> Exercise prompt: Return all the data verbatim but without images.

[Dataset entries]
#####
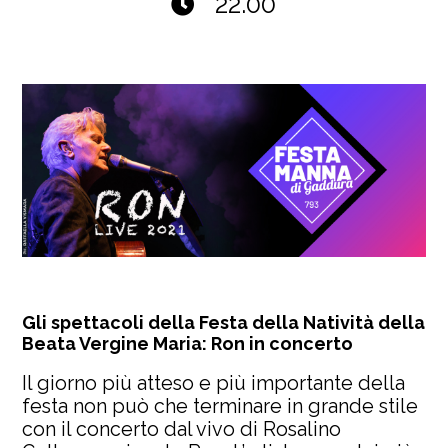
22.00
Gli spettacoli della Festa della Natività della
Beata Vergine Maria: Ron in concerto
Il giorno più atteso e più importante della
festa non può che terminare in grande stile
con il concerto dal vivo di Rosalino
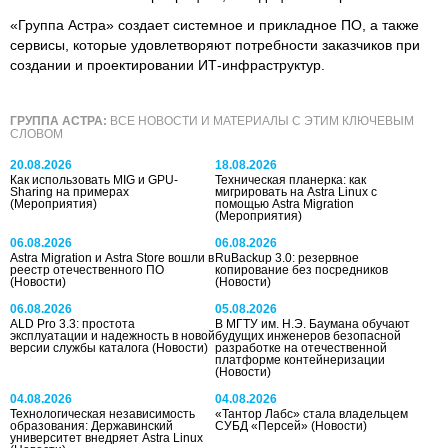
«Группа Астра» создает системное и прикладное ПО, а также
сервисы, которые удовлетворяют потребности заказчиков при
создании и проектировании ИТ-инфраструктур.
ГРУППА АСТРА:
ВСЕ НОВОСТИ И МАТЕРИАЛЫ С ЭТИМ КЛЮЧЕВЫМ
СЛОВОМ
20.08.2026
18.08.2026
Как использовать MIG и GPU-
Техническая планерка: как
Sharing на примерах
мигрировать на Astra Linux с
(Мероприятия)
помощью Astra Migration
(Мероприятия)
06.08.2026
06.08.2026
Astra Migration и Astra Store вошли в
RuBackup 3.0: резервное
реестр отечественного ПО
копирование без посредников
(Новости)
(Новости)
06.08.2026
05.08.2026
ALD Pro 3.3: простота
В МГТУ им. Н.Э. Баумана обучают
эксплуатации и надежность в новой
будущих инженеров безопасной
версии службы каталога
(Новости)
разработке на отечественной
платформе контейнеризации
(Новости)
04.08.2026
04.08.2026
Технологическая независимость
«Тантор Лабс» стала владельцем
образования: Державинский
СУБД «Персей»
(Новости)
университет внедряет Astra Linux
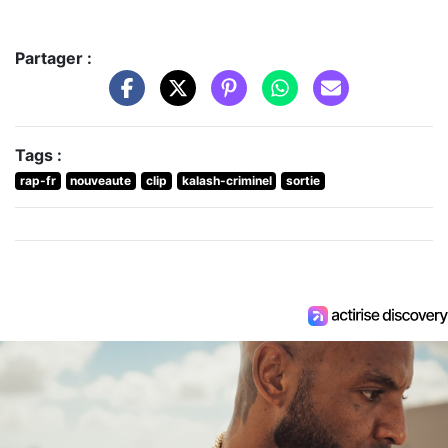
Partager :
Tags :
rap-fr
nouveaute
clip
kalash-criminel
sortie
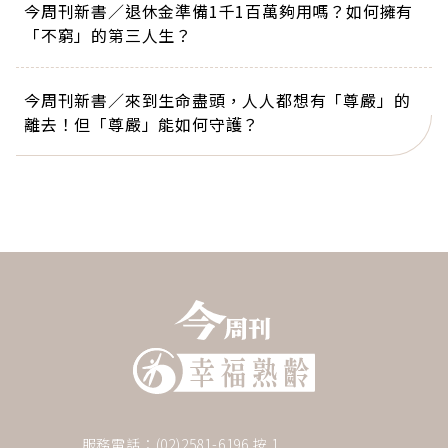
今周刊新書／退休金準備1千1百萬夠用嗎？如何擁有
「不窮」的第三人生？
今周刊新書／來到生命盡頭，人人都想有「尊嚴」的
離去！但「尊嚴」能如何守護？
服務電話：(02)2581-6196 按 1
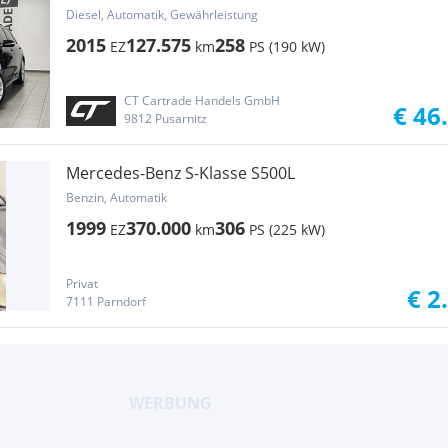
Aut. AMG-LINE/ CHAFFEUR-PAKE...
Diesel, Automatik, Gewährleistung
2015
127.575
258
EZ
km
PS (190 kW)
CT Cartrade Handels GmbH
€ 46
9812 Pusarnitz
Mercedes-Benz S-Klasse S500L
Benzin, Automatik
1999
370.000
306
EZ
km
PS (225 kW)
Privat
€ 2
7111 Parndorf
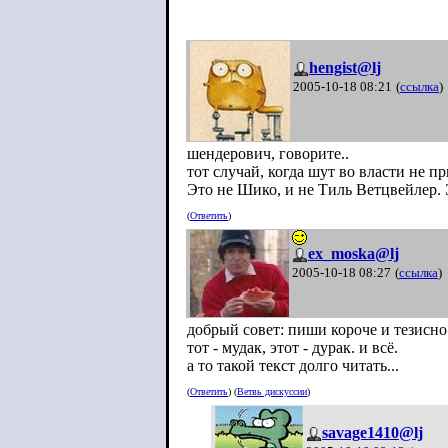
hengist@lj
2005-10-18 08:21
(
ссылка
)
шендерович, говорите..
тот случай, когда шут во власти не п
Это не Шико, и не Тиль Ветцвейлер. 
(
Ответить
)
ex_moska@lj
2005-10-18 08:27
(
ссылка
)
добрый совет: пиши короче и тезисно
тот - мудак, этот - дурак. и всё.
а то такой текст долго читать...
(
Ответить
) (
Ветвь дискуссии
)
savage1410@lj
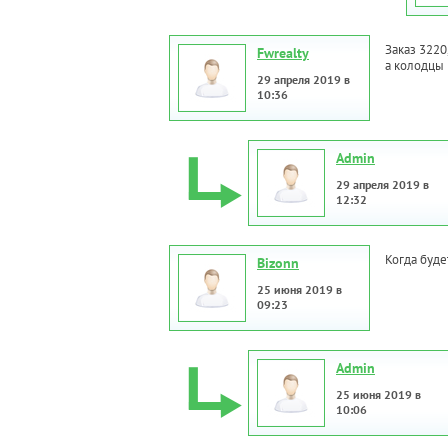
Заказ 3220
Fwrealty
а колодцы 
29 апреля 2019 в
10:36
Admin
29 апреля 2019 в
12:32
Когда буде
Bizonn
25 июня 2019 в
09:23
Admin
25 июня 2019 в
10:06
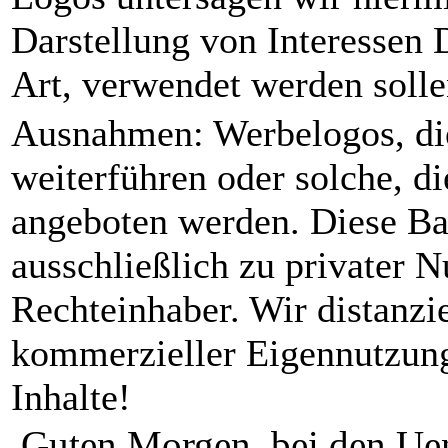
Darstellung von Interessen 
Art, verwendet werden solle
Ausnahmen: Werbelogos, die 
weiterführen oder solche, di
angeboten werden. Diese Ba
ausschließlich zu privater N
Rechteinhaber. Wir distanzi
kommerzieller Eigennutzung
Inhalte!
Guten Morgen, bei den Uen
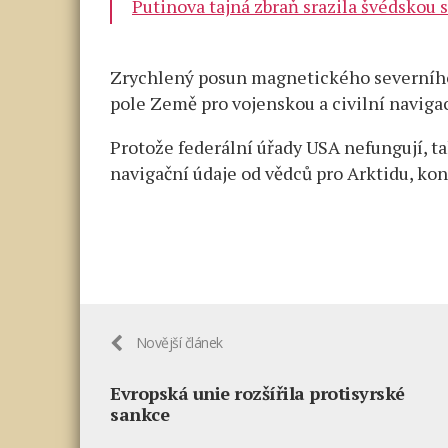
Putinova tajná zbraň srazila švédskou 
Zrychlený posun magnetického severníh
pole Země pro vojenskou a civilní naviga
Protože federální úřady USA nefungují, t
navigační údaje od vědců pro Arktidu, kon
Novější článek
Evropská unie rozšířila protisyrské
sankce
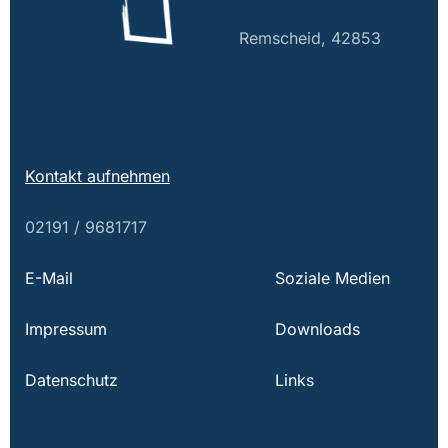
Remscheid, 42853
Kontakt aufnehmen
02191 / 9681717
E-Mail
Soziale Medien
Impressum
Downloads
Datenschutz
Links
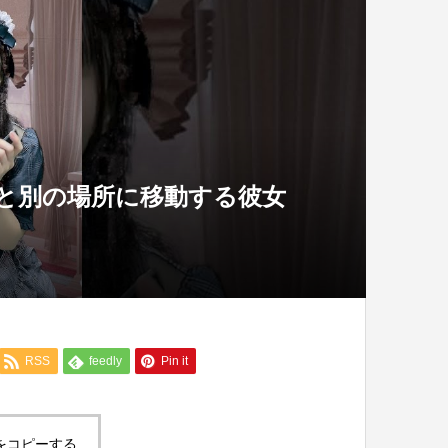
と別の場所に移動する彼女
RSS
feedly
Pin it
をコピーする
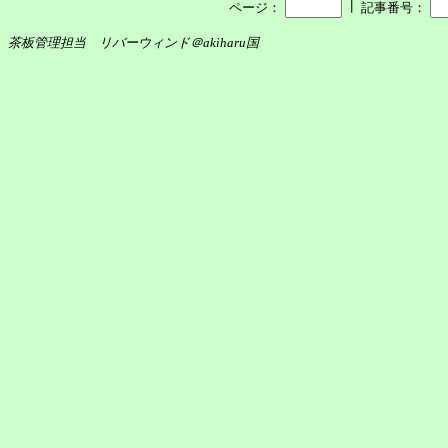
┃
ページ：
記事番号：
茶板管理担当 リバーウィンド＠akiharu国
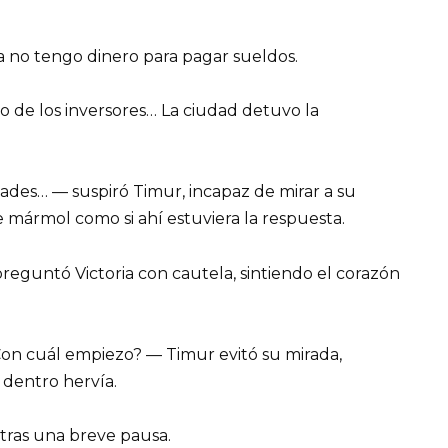
a no tengo dinero para pagar sueldos.
ro de los inversores… La ciudad detuvo la
des… — suspiró Timur, incapaz de mirar a su
de mármol como si ahí estuviera la respuesta.
preguntó Victoria con cautela, sintiendo el corazón
Con cuál empiezo? — Timur evitó su mirada,
dentro hervía.
tras una breve pausa.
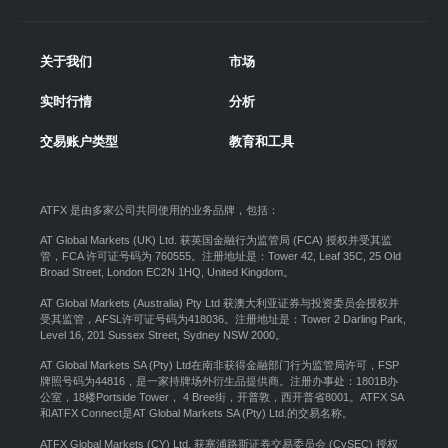
关于我们
市场
实时行情
分析
交易账户类型
教育和工具
ATFX 是由多家公司共同使用的业务品牌，包括：
AT Global Markets (UK) Ltd. 获英国金融行为监管局 (FCA) 授权并受其监
管，FCA 许可证号码为 760555。注册地址是：Tower 42, Leaf 35C, 25 Old
Broad Street, London EC2N 1HQ, United Kingdom。
AT Global Markets (Australia) Pty Ltd 获澳大利亚证券与投资委员会授权并
受其监管，AFSL许可证号码为418036。注册地址是：Tower 2 Darling Park,
Level 16, 201 Sussex Street, Sydney NSW 2000
。
AT Global Markets SA (Pty) Ltd在南非获得金融部门行为监管局许可，FSP
牌照号码为44816，是一家持牌场外衍生品提供商。注册办事处：1801B办
公室，18楼Portside Tower， 4 Bree街，开普敦，西开普省8001。ATFX SA
和ATFX Connect是AT Global Markets SA (Pty) Ltd.的交易名称。
ATFX Global Markets (CY) Ltd. 获塞浦路斯证券交易委员会 (CySEC) 授权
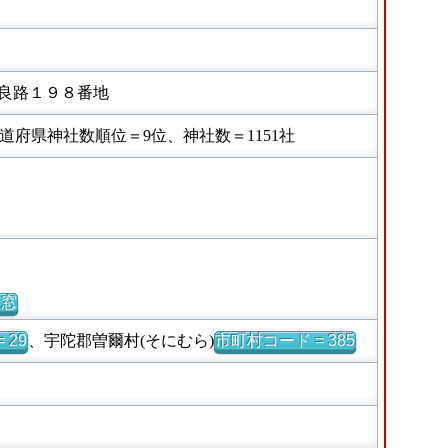
良路１９８番地
府県神社数順位＝9位、神社数＝1151社
別窓
 29
、宇陀郡曽爾村(そにむら)
市町村コード = 385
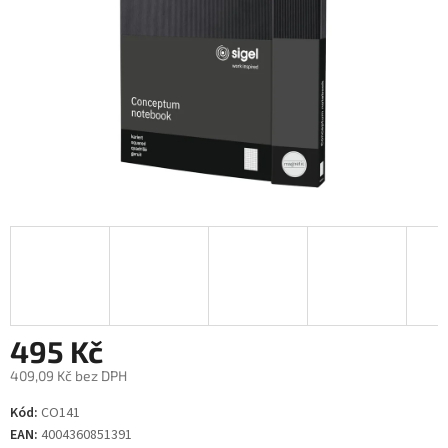
495 Kč
409,09 Kč bez DPH
Měrná
Kód:
CO141
cena:
EAN:
4004360851391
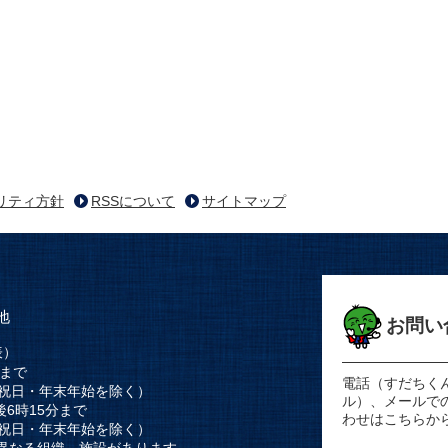
リティ方針
RSSについて
サイトマップ
地
お問い
表）
時まで
電話（すだちく
祝日・年末年始を除く）
ル）、メールで
後6時15分まで
わせはこちらか
祝日・年末年始を除く）
異なる組織、施設があります。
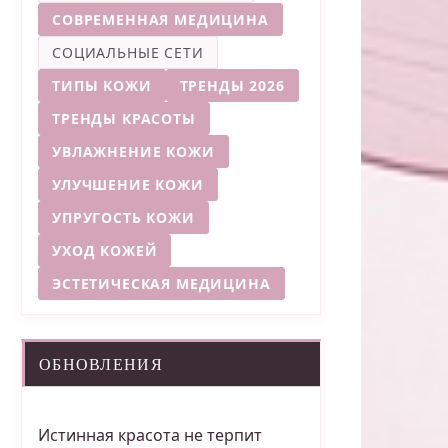
СОВРЕМЕННАЯ МЕДИЦИНА
СОЦИАЛЬНЫЕ СЕТИ
ТИПЫ КОЖИ
ТРЕНДЫ 2026
ТРЕНДЫ КРАСОТЫ
УВЛАЖНЕНИЕ КОЖИ
УЛУЧШЕНИЕ КОЖИ
УПРУГОСТЬ КОЖИ
УХОД КОЖЕЙ
ЭСТЕТИЧЕСКАЯ МЕДИЦИНА
ОБНОВЛЕНИЯ
Истинная красота не терпит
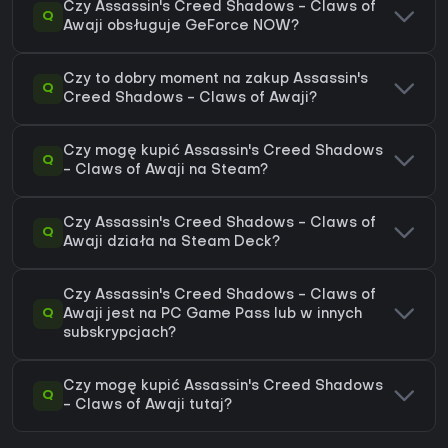
Czy Assassin's Creed Shadows - Claws of
Q
Awaji obsługuje GeForce NOW?
Czy to dobry moment na zakup Assassin's
Q
Creed Shadows - Claws of Awaji?
Czy mogę kupić Assassin's Creed Shadows
Q
- Claws of Awaji na Steam?
Czy Assassin's Creed Shadows - Claws of
Q
Awaji działa na Steam Deck?
Czy Assassin's Creed Shadows - Claws of
Q
Awaji jest na PC Game Pass lub w innych
subskrypcjach?
Czy mogę kupić Assassin's Creed Shadows
Q
- Claws of Awaji tutaj?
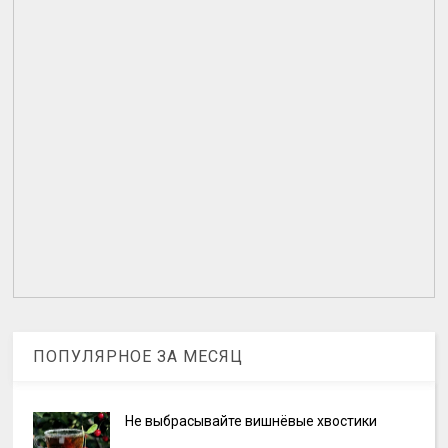
ПОПУЛЯРНОЕ ЗА МЕСЯЦ
Не выбрасывайте вишнёвые хвостики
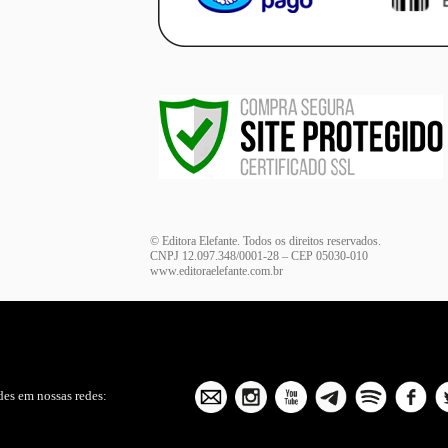
© Editora Elefante. Todos os direitos reservados.
CNPJ 12.097.348/0001-28 – CEP 05030-010
www.editoraelefante.com.br
es em nossas redes:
#####
> Task output:
22.00
Gli spettacoli della Festa della Natività della
Beata Vergine Maria: Ron in concerto
Il giorno più atteso e più importante della
festa non può che terminare in grande stile
con il concerto dal vivo di Rosalino
«Группа Астра» создает системное и прикладное ПО, а также
сервисы, которые удовлетворяют потребности заказчиков при
создании и проектировании ИТ-инфраструктур.
ГРУППА АСТРА:
ВСЕ НОВОСТИ И МАТЕРИАЛЫ С ЭТИМ КЛЮЧЕВЫМ
СЛОВОМ
20.08.2026
18.08.2026
Как использовать MIG и GPU-
Техническая планерка: как
Sharing на примерах
мигрировать на Astra Linux с
(Мероприятия)
помощью Astra Migration
(Мероприятия)
06.08.2026
06.08.2026
Astra Migration и Astra Store вошли в
RuBackup 3.0: резервное
реестр отечественного ПО
копирование без посредников
(Новости)
(Новости)
06.08.2026
05.08.2026
ALD Pro 3.3: простота
В МГТУ им. Н.Э. Баумана обучают
эксплуатации и надежность в новой
будущих инженеров безопасной
версии службы каталога
(Новости)
разработке на отечественной
платформе контейнеризации
(Новости)
04.08.2026
04.08.2026
Технологическая независимость
«Тантор Лабс» стала владельцем
образования: Державинский
СУБД «Персей»
(Новости)
университет внедряет Astra Linux
Partager :
Tags :
rap-fr
nouveaute
clip
kalash-criminel
sortie
今周刊新書／退休金準備1千1百萬夠用嗎？如何擁有
「不窮」的第三人生？
今周刊新書／來到生命盡頭，人人都想有「尊嚴」的
離去！但「尊嚴」能如何守護？
服務電話：(02)2581-6196 按 1
Aut. AMG-LINE/ CHAFFEUR-PAKE...
Diesel, Automatik, Gewährleistung
2015
127.575
258
EZ
km
PS (190 kW)
CT Cartrade Handels GmbH
€ 46
9812 Pusarnitz
Mercedes-Benz S-Klasse S500L
Benzin, Automatik
1999
370.000
306
EZ
km
PS (225 kW)
Privat
€ 2
7111 Parndorf
hengist@lj
2005-10-18 08:21
(
ссылка
)
шендерович, говорите..
тот случай, когда шут во власти не п
Это не Шико, и не Тиль Ветцвейлер. 
(
Ответить
)
ex_moska@lj
2005-10-18 08:27
(
ссылка
)
добрый совет: пиши короче и тезисно
тот - мудак, этот - дурак. и всё.
а то такой текст долго читать...
(
Ответить
) (
Ветвь дискуссии
)
savage1410@lj
Заказ 3220
Fwrealty
а колодцы 
29 апреля 2019 в
10:36
Admin
29 апреля 2019 в
12:32
Когда буде
Bizonn
25 июня 2019 в
09:23
Admin
25 июня 2019 в
10:06
Darstellung von Interessen 
Art, verwendet werden solle
Ausnahmen: Werbelogos, die 
weiterführen oder solche, di
angeboten werden. Diese Ba
ausschließlich zu privater N
Rechteinhaber. Wir distanzi
kommerzieller Eigennutzung
Inhalte!
Guten Morgen, bei den Uen
Putinova tajná zbraň srazila švédskou 
Zrychlený posun magnetického severníh
pole Země pro vojenskou a civilní naviga
Protože federální úřady USA nefungují, t
navigační údaje od vědců pro Arktidu, kon
Novější článek
Evropská unie rozšířila protisyrské
sankce
Remscheid, 42853
Kontakt aufnehmen
02191 / 9681717
E-Mail
Soziale Medien
Impressum
Downloads
Datenschutz
Links
と別の場所に移動する彼女
RSS
feedly
Pin it
をコピーする
┃
ページ：
記事番号：
茶板管理担当 リバーウィンド＠akiharu国
a no tengo dinero para pagar sueldos.
ro de los inversores… La ciudad detuvo la
des… — suspiró Timur, incapaz de mirar a su
de mármol como si ahí estuviera la respuesta.
preguntó Victoria con cautela, sintiendo el corazón
Con cuál empiezo? — Timur evitó su mirada,
dentro hervía.
tras una breve pausa.
关于我们
市场
实时行情
分析
交易账户类型
教育和工具
ATFX 是由多家公司共同使用的业务品牌，包括：
AT Global Markets (UK) Ltd. 获英国金融行为监管局 (FCA) 授权并受其监
管，FCA 许可证号码为 760555。注册地址是：Tower 42, Leaf 35C, 25 Old
Broad Street, London EC2N 1HQ, United Kingdom。
AT Global Markets (Australia) Pty Ltd 获澳大利亚证券与投资委员会授权并
受其监管，AFSL许可证号码为418036。注册地址是：Tower 2 Darling Park,
Level 16, 201 Sussex Street, Sydney NSW 2000
。
AT Global Markets SA (Pty) Ltd在南非获得金融部门行为监管局许可，FSP
牌照号码为44816，是一家持牌场外衍生品提供商。注册办事处：1801B办
公室，18楼Portside Tower， 4 Bree街，开普敦，西开普省8001。ATFX SA
和ATFX Connect是AT Global Markets SA (Pty) Ltd.的交易名称。
ATFX Global Markets (CY) Ltd. 获塞浦路斯证券交易委员会 (CySEC) 授权
良路１９８番地
府県神社数順位＝9位、神社数＝1151社
別窓
 29
、宇陀郡曽爾村(そにむら)
市町村コード = 385
495 Kč
409,09 Kč bez DPH
Měrná
Kód:
CO141
cena:
EAN:
4004360851391
リティ方針
RSSについて
サイトマップ
地
お問い
表）
時まで
電話（すだちく
祝日・年末年始を除く）
ル）、メールで
後6時15分まで
わせはこちらか
祝日・年末年始を除く）
異なる組織、施設があります。
СОВРЕМЕННАЯ МЕДИЦИНА
СОЦИАЛЬНЫЕ СЕТИ
ТИПЫ КОЖИ
ТРЕНДЫ 2026
ТРЕНДЫ КРАСОТЫ
УВЛАЖНЕНИЕ КОЖИ
УЛУЧШЕНИЕ КОЖИ
УПРУГОСТЬ КОЖИ
УХОД КОЖЕЙ
ЭСТЕТИЧЕСКАЯ МЕДИЦИНА
ОБНОВЛЕНИЯ
Истинная красота не терпит
Czy Assassin's Creed Shadows - Claws of
Q
Awaji obsługuje GeForce NOW?
Czy to dobry moment na zakup Assassin's
Q
Creed Shadows - Claws of Awaji?
Czy mogę kupić Assassin's Creed Shadows
Q
- Claws of Awaji na Steam?
Czy Assassin's Creed Shadows - Claws of
Q
Awaji działa na Steam Deck?
Czy Assassin's Creed Shadows - Claws of
Q
Awaji jest na PC Game Pass lub w innych
subskrypcjach?
Czy mogę kupić Assassin's Creed Shadows
Q
- Claws of Awaji tutaj?
ПОПУЛЯРНОЕ ЗА МЕСЯЦ
Не выбрасывайте вишнёвые хвостики
© Editora Elefante. Todos os direitos reservados.
CNPJ 12.097.348/0001-28 – CEP 05030-010
www.editoraelefante.com.br
es em nossas redes:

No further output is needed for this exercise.